---- Exercise materials
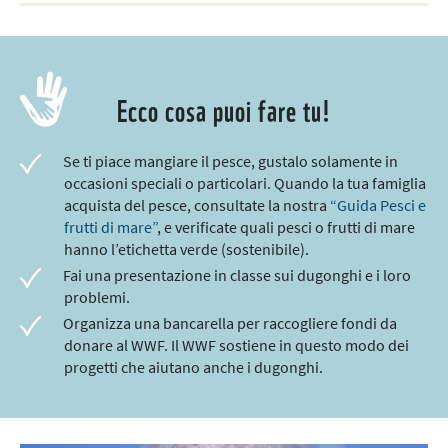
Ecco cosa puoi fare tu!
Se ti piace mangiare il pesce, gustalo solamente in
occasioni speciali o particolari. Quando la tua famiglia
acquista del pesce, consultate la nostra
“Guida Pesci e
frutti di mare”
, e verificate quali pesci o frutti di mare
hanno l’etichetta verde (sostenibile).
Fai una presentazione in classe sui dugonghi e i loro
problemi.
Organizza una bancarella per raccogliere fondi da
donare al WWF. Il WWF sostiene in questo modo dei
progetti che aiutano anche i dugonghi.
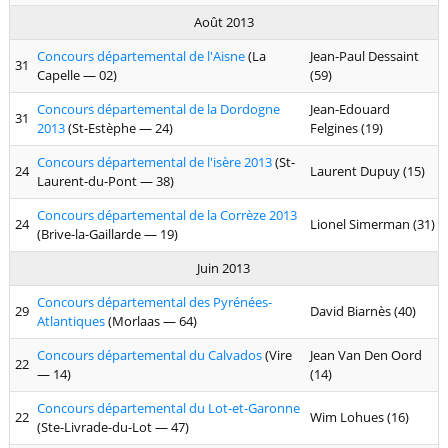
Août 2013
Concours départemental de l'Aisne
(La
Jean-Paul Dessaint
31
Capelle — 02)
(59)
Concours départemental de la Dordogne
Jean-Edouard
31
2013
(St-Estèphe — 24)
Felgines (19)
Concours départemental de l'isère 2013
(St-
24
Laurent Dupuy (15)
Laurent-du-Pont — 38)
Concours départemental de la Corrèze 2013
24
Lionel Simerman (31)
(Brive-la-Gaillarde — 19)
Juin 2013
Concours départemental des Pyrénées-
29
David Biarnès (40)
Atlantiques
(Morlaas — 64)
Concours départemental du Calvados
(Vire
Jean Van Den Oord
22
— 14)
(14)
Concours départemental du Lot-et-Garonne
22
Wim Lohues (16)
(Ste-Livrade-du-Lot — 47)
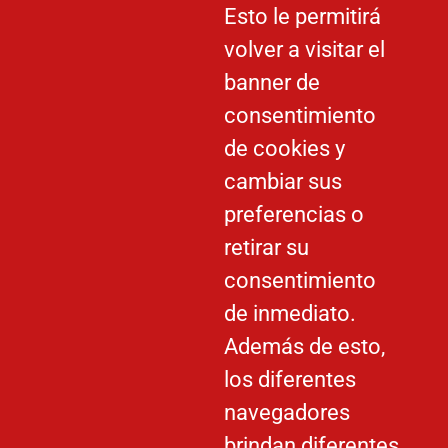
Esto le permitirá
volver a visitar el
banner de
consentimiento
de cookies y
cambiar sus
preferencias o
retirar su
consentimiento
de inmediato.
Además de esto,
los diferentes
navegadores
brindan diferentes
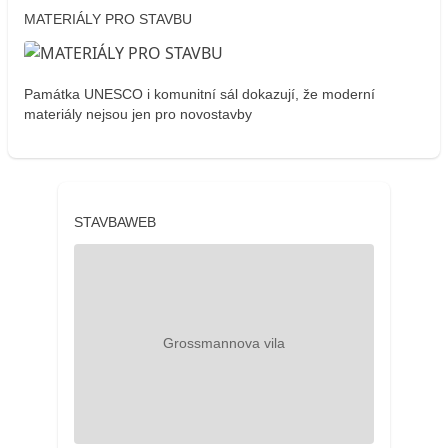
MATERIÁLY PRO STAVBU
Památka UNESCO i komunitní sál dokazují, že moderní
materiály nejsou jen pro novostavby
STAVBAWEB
--------
---- Exercise materials
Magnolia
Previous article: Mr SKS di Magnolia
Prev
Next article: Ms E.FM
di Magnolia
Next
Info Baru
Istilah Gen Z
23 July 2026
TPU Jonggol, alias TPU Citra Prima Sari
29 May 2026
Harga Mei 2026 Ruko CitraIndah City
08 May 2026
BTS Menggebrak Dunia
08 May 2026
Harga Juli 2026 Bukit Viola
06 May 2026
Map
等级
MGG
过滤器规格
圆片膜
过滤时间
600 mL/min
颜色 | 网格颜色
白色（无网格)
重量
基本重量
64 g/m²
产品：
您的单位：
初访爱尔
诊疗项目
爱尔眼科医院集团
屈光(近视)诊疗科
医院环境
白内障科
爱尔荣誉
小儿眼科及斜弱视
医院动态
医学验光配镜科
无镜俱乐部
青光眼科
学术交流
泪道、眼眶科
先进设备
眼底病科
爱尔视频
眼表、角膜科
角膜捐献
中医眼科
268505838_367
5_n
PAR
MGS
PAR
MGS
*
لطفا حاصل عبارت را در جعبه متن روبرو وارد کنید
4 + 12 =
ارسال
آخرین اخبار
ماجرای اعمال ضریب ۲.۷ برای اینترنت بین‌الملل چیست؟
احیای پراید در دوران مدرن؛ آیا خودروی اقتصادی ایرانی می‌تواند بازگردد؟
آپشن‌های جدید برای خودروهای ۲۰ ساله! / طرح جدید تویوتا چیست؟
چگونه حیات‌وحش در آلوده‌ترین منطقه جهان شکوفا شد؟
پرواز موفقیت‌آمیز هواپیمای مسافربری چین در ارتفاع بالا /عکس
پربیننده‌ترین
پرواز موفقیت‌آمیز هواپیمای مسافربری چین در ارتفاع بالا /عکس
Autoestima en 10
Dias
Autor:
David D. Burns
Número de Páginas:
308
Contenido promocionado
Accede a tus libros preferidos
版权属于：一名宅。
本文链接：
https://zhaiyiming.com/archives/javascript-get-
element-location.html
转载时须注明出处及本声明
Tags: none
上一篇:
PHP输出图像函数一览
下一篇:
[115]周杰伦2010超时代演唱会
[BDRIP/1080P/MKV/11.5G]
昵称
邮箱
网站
--------
---- Exercise materials
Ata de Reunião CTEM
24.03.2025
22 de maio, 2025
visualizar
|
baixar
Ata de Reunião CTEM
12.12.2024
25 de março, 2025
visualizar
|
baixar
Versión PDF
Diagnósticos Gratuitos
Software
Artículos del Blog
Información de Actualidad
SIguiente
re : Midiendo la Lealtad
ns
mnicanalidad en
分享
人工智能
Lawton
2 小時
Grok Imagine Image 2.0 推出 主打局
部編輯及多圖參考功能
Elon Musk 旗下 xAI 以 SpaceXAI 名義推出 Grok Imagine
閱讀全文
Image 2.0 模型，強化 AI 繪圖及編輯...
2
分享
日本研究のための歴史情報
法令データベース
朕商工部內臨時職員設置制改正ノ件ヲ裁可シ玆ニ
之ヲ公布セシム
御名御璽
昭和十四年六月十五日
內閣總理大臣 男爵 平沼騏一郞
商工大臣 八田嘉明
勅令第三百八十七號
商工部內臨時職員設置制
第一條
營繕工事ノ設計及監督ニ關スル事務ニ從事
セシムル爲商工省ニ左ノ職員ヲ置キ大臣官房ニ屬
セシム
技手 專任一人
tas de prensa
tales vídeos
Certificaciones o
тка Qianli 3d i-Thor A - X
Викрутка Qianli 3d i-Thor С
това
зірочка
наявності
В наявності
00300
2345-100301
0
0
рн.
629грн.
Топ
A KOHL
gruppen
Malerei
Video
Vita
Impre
--------
[Aim of the exercise]: Would you please return all lines from the listing above that contain "Jean"?

[Output of the task]:
Jean-Paul Dessaint
Jean-Edouard
Jean Van Den Oord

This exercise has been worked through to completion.